Dr Hayley: "We’re not making promises about preventing or reducing stretch marks, given that stretch marks are caused by that distension as the skin is growing because of course, that uterus gets really big. And it’s an interaction between the stretching skin and the increased cortisol across pregnancy that really leads to a sort of reorganisation of the collagen and the elastin fibres.
"This process is happening deep within our skin and it's not something that a topical product can do anything about. So really this product is about keeping that skin hydrated so that as it is stretching we can sort of help to minimise some of the itching and the redness that can come from those stretch marks."
mc: Sore and cracked nipples are another concern for mums...
"So obviously as mums and bubs are learning to breastfeed, because it's certainly something that everyone needs to learn, you know, nobody wakes up just magically knowing how to do that, there can be some pain and some discomfort and so the nipple skin can become quite dry and painful. So, that balm is really just useful for applying after a feed to help all that skin to heal and provide a barrier to help reduce infections and pain and discomfort and things like that. So they’re our two mum products but the beautiful thing about the nibble balm is that the women can also use it as a lip balm, so it’s a nice multipurpose product, you know its good for dry elbows or cracked knees or heels or all those sorts of things."
mc: What's the most important thing to know about newborn skin care?
Dr Hayley: "Firstly, their PH level is higher, they have a PH level of about 7 when they’re born. But very, very, quickly, you know as little as within one or two days, it comes down to our PH range. One of the most important things in the early phase – that establishment of the acid mantle for babies. And so, these products don’t get in the way. The vernix that some babies – not all babies – can have a still visible vernix when they’re born but those that do, that’s really important in the transition from the wet womb environment to the dry extrauterine environment. And its importance in establishing that acid mantle to bring that PH down because up at that higher PH, we’re vulnerable to other bacteria."

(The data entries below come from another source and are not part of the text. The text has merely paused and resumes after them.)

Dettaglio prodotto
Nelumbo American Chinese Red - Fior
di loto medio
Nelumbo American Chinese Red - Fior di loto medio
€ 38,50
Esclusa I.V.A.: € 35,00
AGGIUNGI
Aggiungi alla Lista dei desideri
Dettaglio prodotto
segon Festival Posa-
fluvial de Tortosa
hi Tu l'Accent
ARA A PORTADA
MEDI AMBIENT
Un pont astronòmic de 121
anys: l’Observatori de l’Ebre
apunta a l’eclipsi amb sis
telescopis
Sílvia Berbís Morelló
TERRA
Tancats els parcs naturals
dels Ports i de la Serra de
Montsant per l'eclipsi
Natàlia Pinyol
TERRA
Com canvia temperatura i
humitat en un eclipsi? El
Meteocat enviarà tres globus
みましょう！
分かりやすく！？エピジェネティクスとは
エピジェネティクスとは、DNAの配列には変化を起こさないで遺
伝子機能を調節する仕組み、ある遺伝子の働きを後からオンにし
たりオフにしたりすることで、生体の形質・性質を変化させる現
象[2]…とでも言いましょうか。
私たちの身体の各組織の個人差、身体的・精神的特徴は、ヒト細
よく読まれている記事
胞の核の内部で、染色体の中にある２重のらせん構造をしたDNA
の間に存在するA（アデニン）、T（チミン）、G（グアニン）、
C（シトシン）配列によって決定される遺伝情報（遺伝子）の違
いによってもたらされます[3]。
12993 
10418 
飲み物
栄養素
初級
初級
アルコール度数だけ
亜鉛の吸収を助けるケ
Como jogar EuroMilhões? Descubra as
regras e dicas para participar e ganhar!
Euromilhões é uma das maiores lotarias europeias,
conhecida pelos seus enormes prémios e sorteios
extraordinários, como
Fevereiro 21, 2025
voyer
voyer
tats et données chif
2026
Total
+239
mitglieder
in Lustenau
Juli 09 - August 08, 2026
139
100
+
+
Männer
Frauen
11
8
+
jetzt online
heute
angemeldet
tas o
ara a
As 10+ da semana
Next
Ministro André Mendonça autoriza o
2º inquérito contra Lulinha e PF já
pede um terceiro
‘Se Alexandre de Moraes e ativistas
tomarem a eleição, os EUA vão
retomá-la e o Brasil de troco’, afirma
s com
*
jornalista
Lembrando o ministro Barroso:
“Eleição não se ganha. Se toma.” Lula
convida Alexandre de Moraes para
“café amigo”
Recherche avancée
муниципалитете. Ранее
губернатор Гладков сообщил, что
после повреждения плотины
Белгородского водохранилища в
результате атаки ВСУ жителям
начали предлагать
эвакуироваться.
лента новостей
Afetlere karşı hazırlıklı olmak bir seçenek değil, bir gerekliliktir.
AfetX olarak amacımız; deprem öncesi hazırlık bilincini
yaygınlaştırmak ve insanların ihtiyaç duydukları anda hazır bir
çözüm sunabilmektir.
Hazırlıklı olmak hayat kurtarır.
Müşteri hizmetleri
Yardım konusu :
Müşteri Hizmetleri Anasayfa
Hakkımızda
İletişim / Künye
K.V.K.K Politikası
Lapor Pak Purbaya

mc: what's an optimal skin care routine for babies?
Dr Hayley: "Babies’ skin knows what it's doing. Mother nature has got our back with things like that. But of course, the environment we’ve created, we need to provide support, I suppose. So from the perspective of Nurture, what we really wanted to do was not get in the way of those normal events and just be supportive.
"And obviously we need to clean skin, saliva and the mess in the nappy – urine and poop – can be really irritating to the skin. But we want to be careful not to strip away the natural oils. So, gentle cleansers, like what we’ve used in the gentle bath and body wash – really gentle surfactants to remove those things and hydrating at the same time. And then as I said, I read in the literature we underestimate the dryness of babies’ skin so babies tend to be quite dry and then our skin is dry, that barrier can be quite, is more vulnerable to break down. It's about the connection, about forming the bonds and connections between mother and baby or dad and baby."